Jim Rutter has reviewed theater for The Inquirer since September, 2011. Since 2006, he covered dance, theater and opera for the Broad Street Review, and has also written for many suburban newspapers, including The Main Line Times. In 2009, the National Endowment for the Arts awarded him a Fellowship in Arts Journalism. Thames & Hudson released his updated and revised version of Ballet and Modern Dance in June, 2012. From 1998 to 2005, he taught philosophy and logic at Drexel, and then Widener University. He also coaches Olympic Weightlifting for Liberty Barbell, and has competed at the national level in that sport since 2001.

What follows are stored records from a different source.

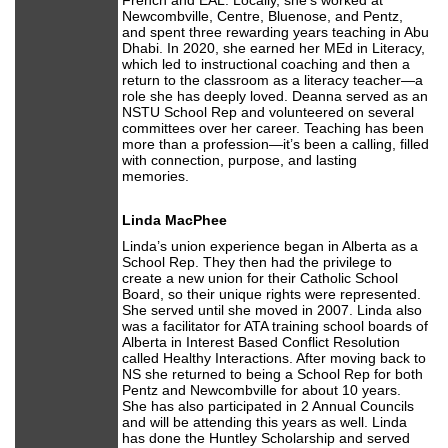
French and EAL. Locally, she’s worked at
Newcombville, Centre, Bluenose, and Pentz,
and spent three rewarding years teaching in Abu
Dhabi. In 2020, she earned her MEd in Literacy,
which led to instructional coaching and then a
return to the classroom as a literacy teacher—a
role she has deeply loved. Deanna served as an
NSTU School Rep and volunteered on several
committees over her career. Teaching has been
more than a profession—it’s been a calling, filled
with connection, purpose, and lasting
memories.
Linda MacPhee
Linda’s union experience began in Alberta as a
School Rep. They then had the privilege to
create a new union for their Catholic School
Board, so their unique rights were represented.
She served until she moved in 2007. Linda also
was a facilitator for ATA training school boards of
Alberta in Interest Based Conflict Resolution
called Healthy Interactions. After moving back to
NS she returned to being a School Rep for both
Pentz and Newcombville for about 10 years.
She has also participated in 2 Annual Councils
and will be attending this years as well. Linda
has done the Huntley Scholarship and served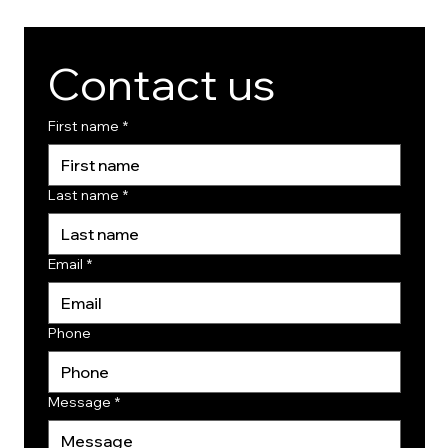
Contact us
First name
*
Last name
*
Email
*
Phone
Message
*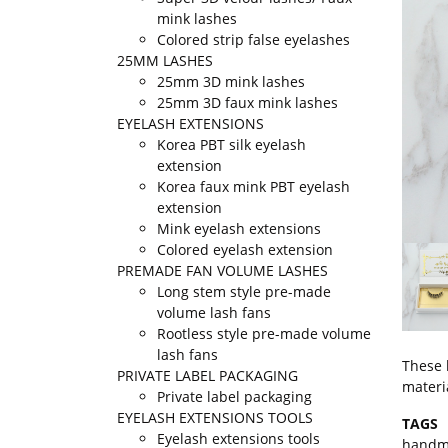
mink lashes
Colored strip false eyelashes
25MM LASHES
25mm 3D mink lashes
25mm 3D faux mink lashes
EYELASH EXTENSIONS
Korea PBT silk eyelash
extension
Korea faux mink PBT eyelash
extension
Mink eyelash extensions
Colored eyelash extension
PREMADE FAN VOLUME LASHES
Long stem style pre-made
volume lash fans
Rootless style pre-made volume
lash fans
These 
PRIVATE LABEL PACKAGING
materi
Private label packaging
EYELASH EXTENSIONS TOOLS
TAGS
Eyelash extensions tools
handm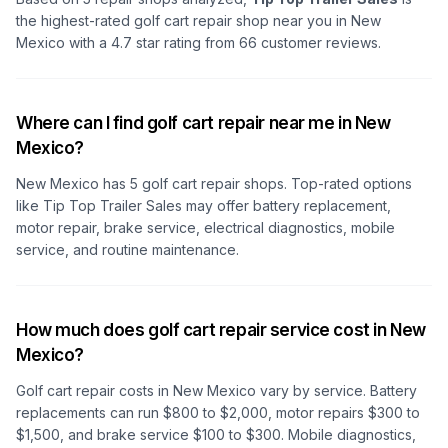
the highest-rated golf cart repair shop
near you in New
Mexico
with a
4.7
star rating from
66
customer reviews.
Where can I find golf cart repair near me in New
Mexico?
New Mexico
has
5
golf cart repair shops. Top-rated options
like
Tip Top Trailer Sales
may offer battery replacement,
motor repair, brake service, electrical diagnostics, mobile
service, and routine maintenance.
How much does golf cart repair service cost in New
Mexico?
Golf cart repair costs
in New Mexico
vary by service. Battery
replacements can run $800 to $2,000, motor repairs $300 to
$1,500, and brake service $100 to $300. Mobile diagnostics,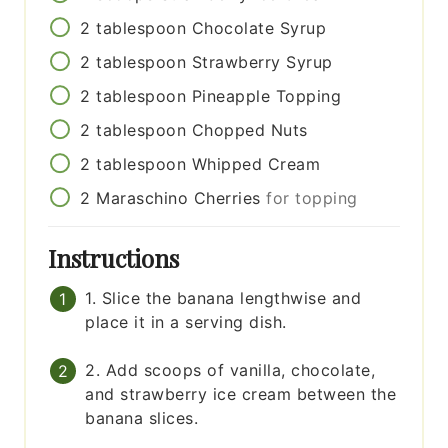
2
tablespoon
Chocolate Syrup
2
tablespoon
Strawberry Syrup
2
tablespoon
Pineapple Topping
2
tablespoon
Chopped Nuts
2
tablespoon
Whipped Cream
2
Maraschino Cherries
for topping
Instructions
1. Slice the banana lengthwise and
place it in a serving dish.
2. Add scoops of vanilla, chocolate,
and strawberry ice cream between the
banana slices.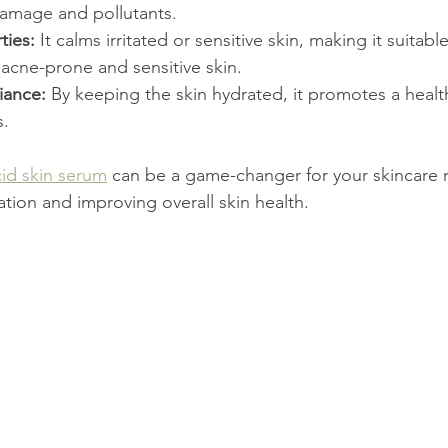
amage and pollutants.
ties:
 It calms irritated or sensitive skin, making it suitable 
 acne-prone and sensitive skin.
iance:
 By keeping the skin hydrated, it promotes a heal
s.
cid skin serum
 can be a game-changer for your skincare r
tion and improving overall skin health.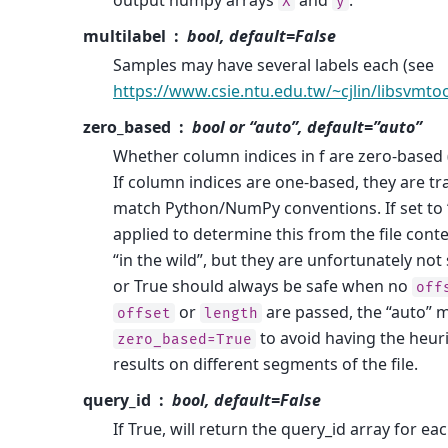
X
y
multilabel
bool, default=False
Samples may have several labels each (see
https://www.csie.ntu.edu.tw/~cjlin/libsvmto
zero_based
bool or “auto”, default=”auto”
Whether column indices in f are zero-based (
If column indices are one-based, they are t
match Python/NumPy conventions. If set to “a
applied to determine this from the file conte
“in the wild”, but they are unfortunately not 
or True should always be safe when no
off
or
are passed, the “auto” m
offset
length
to avoid having the heuri
zero_based=True
results on different segments of the file.
query_id
bool, default=False
If True, will return the query_id array for each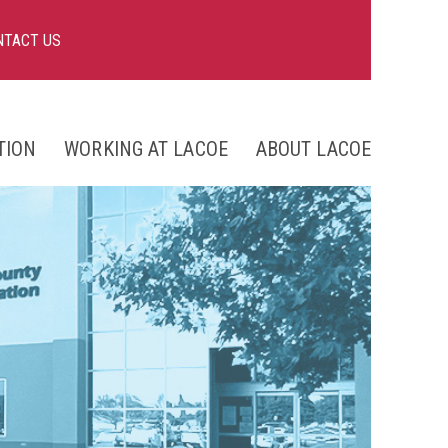
NTACT US
TION
WORKING AT LACOE
ABOUT LACOE
nts
ng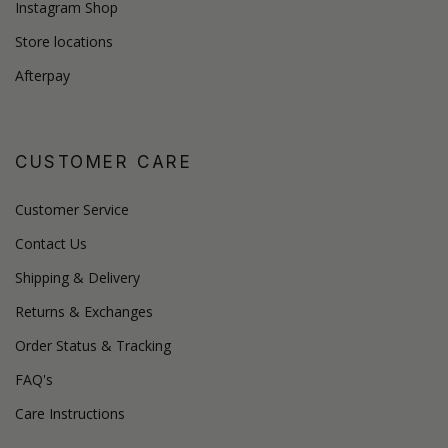
Instagram Shop
Store locations
Afterpay
CUSTOMER CARE
Customer Service
Contact Us
Shipping & Delivery
Returns & Exchanges
Order Status & Tracking
FAQ's
Care Instructions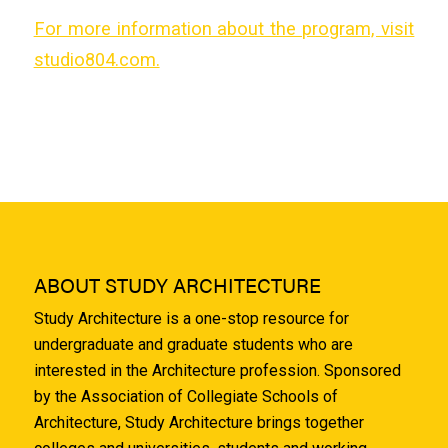
For more information about the program, visit
studio804.com.
ABOUT STUDY ARCHITECTURE
Study Architecture is a one-stop resource for
undergraduate and graduate students who are
interested in the Architecture profession. Sponsored
by the Association of Collegiate Schools of
Architecture, Study Architecture brings together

Merilyn Jackson regularly writes on dance for The Inquirer and other publications. She specializes in the arts, literature, food, travel, and Eastern European culture and politics. In 2001, she was dance critic in residence at the Festival of Contemporary Dance in Bytom, Poland; in 2005, she received an NEA Critics’ Fellowship to Duke University’s Institute for Dance Criticism. She likes to say that dance was her first love but that when she discovered writing she began to cheat on dance. Now that she writes about dance, she’s made an honest woman of herself, although she also writes poetry.